WORK TO COMPLETE
Within the entries below, find each line containing the word "Four" and copy it.

[EXTRACTED INFORMATION Boundary: Start]

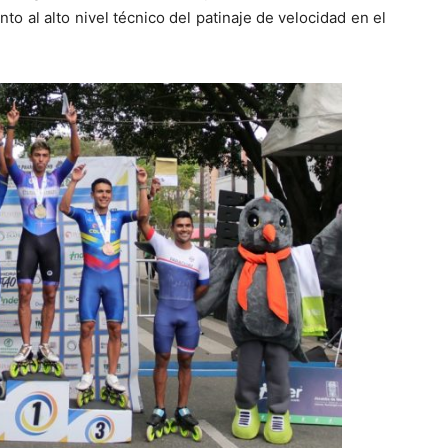
nto al alto nivel técnico del patinaje de velocidad en el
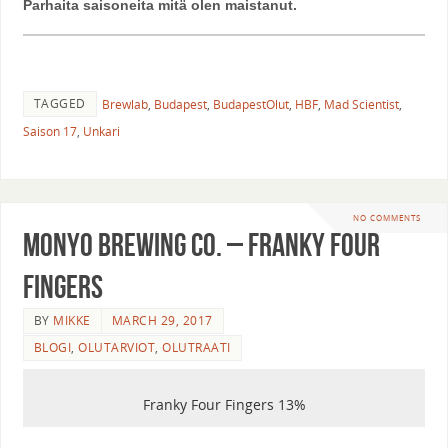
Parhaita saisoneita mitä olen maistanut.
TAGGED
Brewlab
,
Budapest
,
BudapestOlut
,
HBF
,
Mad Scientist
,
Saison 17
,
Unkari
NO COMMENTS
Monyo Brewing Co. – Franky Four
Fingers
BY
MIKKE
MARCH 29, 2017
BLOGI
,
OLUTARVIOT
,
OLUTRAATI
Franky Four Fingers 13%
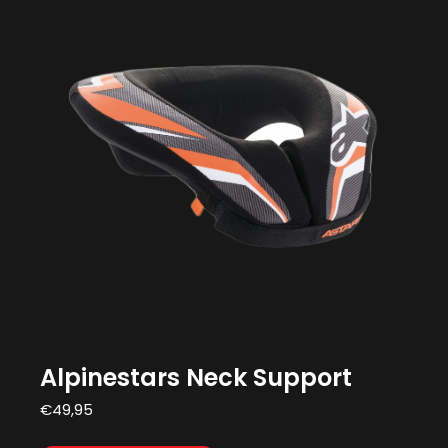
Alpinestars Neck Support
€
49,95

[EXTRACTED INFORMATION Boundary: End]

TASK RESULT
Monyo Brewing Co. – Franky Four
Franky Four Fingers 13%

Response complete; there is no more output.